Project Title: Metabolomics (13C glucose/glutamine flux): Oncogenic Kras maintains pancreatic tumors through regulation of anabolic glucose metabolism.
Principal Investigators: Alec Kimmelman, MD, PhD (DFCI); Lewis Cantley, PhD; Ronald Dephino, MD
Description of the Project: Transcriptome and metabolomic analyses indicate that Kras(G12D) serves a vital role in controlling tumor metabolism through stimulation of glucose uptake and channeling of glucose intermediates into the hexosamine biosynthesis and pentose phosphate pathways (PPP). These studies reveal that oncogenic Kras promotes ribose biogenesis and unlike canonical models, we demonstrate that Kras(G12D) drives glycolysis intermediates to the nonoxidative PPP, thereby decoupling ribose biogenesis from NADP/NADPH-mediated redox control.
Contribution of the Core: The CPC, primarily with the help from John Asara, performed all the LC/MS/MS experiments. The CPC developed a qualitative and quantitative metabolomics approach for studying metabolomics differences involved in pancreatic cancer development using the AB Sciex 5500 QTrap mass spectrometer (figure 1). The CPC has been working closely with the investigators to approach the challenges and to develop new methods for quantitative analysis of metabolites.
Publication: Ying H, Kimmelman AC, Lyssiotis CA, Hua S, Chu GC, Fletcher-Sananikone E, Locasale JW, Son J, Zhang H, Coloff JL, Yan H, Wang W, Chen S, Viale A, Zheng H, Paik JH, Lim C, Guimaraes AR, Martin ES, Chang J, Hezel AF, Perry SR, Hu J, Gan B, Xiao Y, Asara JM, Weissleder R, Wang YA, Chin L, Cantley LC, DePinho RA. Oncogenic Kras maintains pancreatic tumors through regulation of anabolic glucose metabolism. Cell. 2012 Apr 27;149(3):656-70.
Project Title: Proteomics (Targeted Phosphorylation in Lung Cancer): MEK inhibition leads to PI3K/AKT activation by relieving a negative feedback on ERBB receptors
Principal Investigator: Jeffrey Engelman, MD, PhD (MGH)
Description of the Project: The PI3K/AKT and RAF/MEK/ERK signaling pathways are activated in a wide range of human cancers. In many cases, concomitant inhibition of both pathways is necessary to block proliferation and induce cell death. In this study we describe a feedback mechanism in which MEK inhibition leads to activation of PI3K/AKT signaling in EGFR and HER2-driven cancers. We found that MEK inhibitor-induced activation of PI3K/AKT resulted from hyperactivation of ERBB3 as a result of the loss of an inhibitory threonine phosphorylation in the conserved juxtamembrane (JM) domains of EGFR and HER2.
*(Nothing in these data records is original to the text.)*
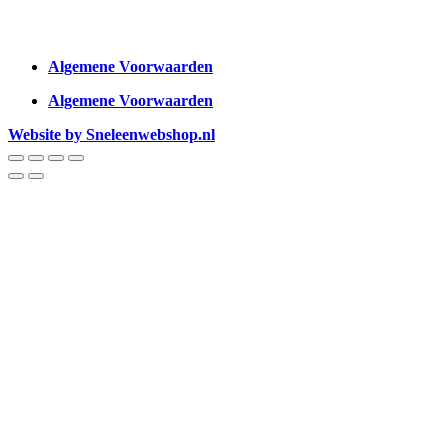
Algemene Voorwaarden
Algemene Voorwaarden
Website by Sneleenwebshop.nl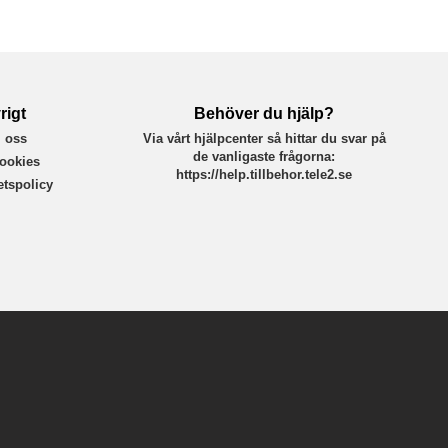
rigt
Behöver du hjälp?
 oss
Via vårt hjälpcenter så hittar du svar på
de vanligaste frågorna:
ookies
https://help.tillbehor.tele2.se
tetspolicy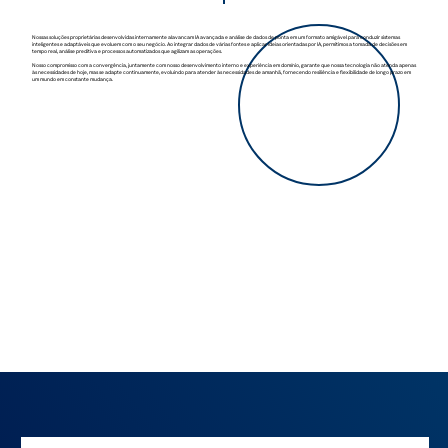
Nossas soluções proprietárias desenvolvidas internamente alavancam IA avançada e análise de dados de ponta em um formato amigável para conduzir sistemas
inteligentes e adaptáveis que evoluem com o seu negócio. Ao integrar dados de várias fontes e aplicar ideias orientadas por IA, permitimos a tomada de decisões em
tempo real, análise preditiva e processos automatizados que agilizam as operações.
Nosso compromisso com a convergência, juntamente com nosso desenvolvimento interno e experiência em domínio, garante que nossa tecnologia não atenda apenas
às necessidades de hoje, mas se adapte continuamente, evoluindo para atender às necessidades de amanhã, fornecendo resiliência e flexibilidade de longo prazo em
um mundo em constante mudança.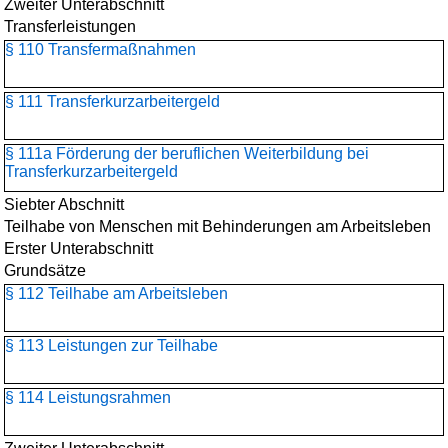
Zweiter Unterabschnitt
Transferleistungen
§ 110 Transfermaßnahmen
§ 111 Transferkurzarbeitergeld
§ 111a Förderung der beruflichen Weiterbildung bei
Transferkurzarbeitergeld
Siebter Abschnitt
Teilhabe von Menschen mit Behinderungen am Arbeitsleben
Erster Unterabschnitt
Grundsätze
§ 112 Teilhabe am Arbeitsleben
§ 113 Leistungen zur Teilhabe
§ 114 Leistungsrahmen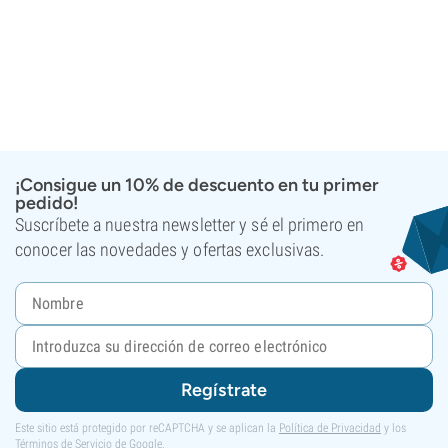
¡Consigue un 10% de descuento en tu primer
pedido!
Suscríbete a nuestra newsletter y sé el primero en
conocer las novedades y ofertas exclusivas.
Regístrate
Este sitio está protegido por reCAPTCHA y se aplican la
Política de Privacidad
y los
Términos de Servicio
de Google.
Contribution of Core: The CPC played a key role in this project and helped with all the LC/MS/MS experiments to determine the phosphorylation sites using the Thermo LTQ Orbitrap mass spectrometer.
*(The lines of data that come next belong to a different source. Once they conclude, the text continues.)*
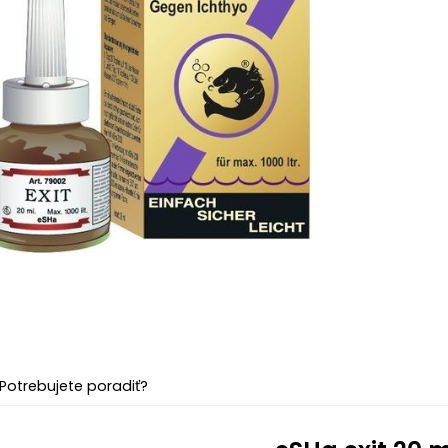
Potrebujete poradiť?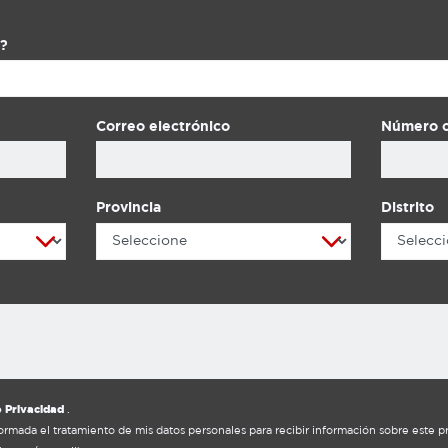
abril, hemos obtenido el registro ante
INDECOPI de la marca compuesta por la
combinación de colores característicos de
?
nuestros motores GX ENGINE. Dicho
registro es parte de la política de
cumplimientos normativos y crecimiento de
Correo electrónico
Número c
nuestra marca en el Perú. A través de este
registro, se otorga a Honda la exclusividad
en el uso de esta combinación de colores,
brindándole a nuestra marca comercial la
Provincia
Distrito
protección adecuada para prevenir que el
consumidor sea engañado por productos
similares en el mercado. La calidad de todos
nuestros productos se ve reflejada en el
interés constante de Honda de mejorar y de
establecer claramente su origen empresarial
para así evitar riesgos en la seguridad de
nuestros consumidores.” Agradecemos la
confianza que tienen con nosotros. Desde
Honda estamos comprometidos en
e Privacidad
.
brindarles un servicio de calidad con
ormada el tratamiento de mis datos personales para recibir información sobre este pr
productos de garantía y reconocimiento. No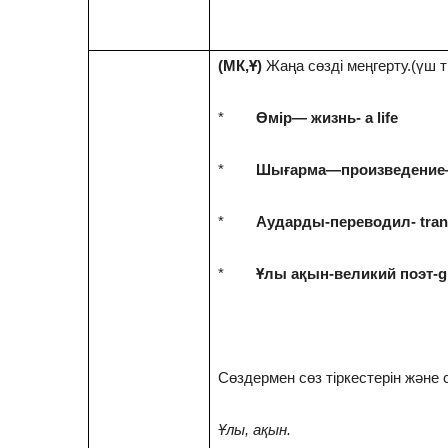
(МК,Ұ)
Жаңа сөзді меңгерту.(үш т
*
Өмір
—
жизнь- а
life
*
Шығарма
—
п
роизведение
*
Аударды-переводил-
tran
*
Ұлы ақын-великий поэт-
g
Сөздермен сөз тіркестерін және 
Ұлы, ақын.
Publication: Turke AB, Song Y, Costa C, Cook R, Arteaga CL, Asara JM, Engelman JA. MEK inhibition leads to PI3K/AKT activation by relieving a negative feedback on ERBB receptors. Cancer Res. 2012 Jul 1;72(13):3228-37.
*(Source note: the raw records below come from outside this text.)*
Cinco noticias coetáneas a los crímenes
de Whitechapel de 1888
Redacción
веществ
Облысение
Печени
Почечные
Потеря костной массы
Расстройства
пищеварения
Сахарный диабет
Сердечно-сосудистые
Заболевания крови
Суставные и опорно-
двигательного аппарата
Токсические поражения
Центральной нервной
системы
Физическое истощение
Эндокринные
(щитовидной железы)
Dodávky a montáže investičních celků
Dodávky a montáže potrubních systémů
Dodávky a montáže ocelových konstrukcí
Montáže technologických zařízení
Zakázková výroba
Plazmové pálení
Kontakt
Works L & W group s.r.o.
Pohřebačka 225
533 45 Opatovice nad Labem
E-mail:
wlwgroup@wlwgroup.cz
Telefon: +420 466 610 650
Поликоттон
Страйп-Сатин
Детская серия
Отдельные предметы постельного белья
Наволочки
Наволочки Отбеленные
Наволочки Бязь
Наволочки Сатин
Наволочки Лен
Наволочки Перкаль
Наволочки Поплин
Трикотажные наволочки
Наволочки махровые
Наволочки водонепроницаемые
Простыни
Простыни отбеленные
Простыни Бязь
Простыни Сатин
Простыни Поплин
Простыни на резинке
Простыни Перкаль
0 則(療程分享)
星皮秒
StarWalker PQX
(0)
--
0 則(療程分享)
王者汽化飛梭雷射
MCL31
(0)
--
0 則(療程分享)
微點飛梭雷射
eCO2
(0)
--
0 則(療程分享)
If research supported by this core facility results in publication, please acknowledge this support by including the following in your publication(s):
We thank Dana-Farber/Harvard Cancer Center in Boston, MA, for the use of the Cancer Proteomics Core Facility, which provided __________ service. Dana-Farber/Harvard Cancer Center is supported in part by a NCI Cancer Center Support Grant # NIH 5 P30 CA06516.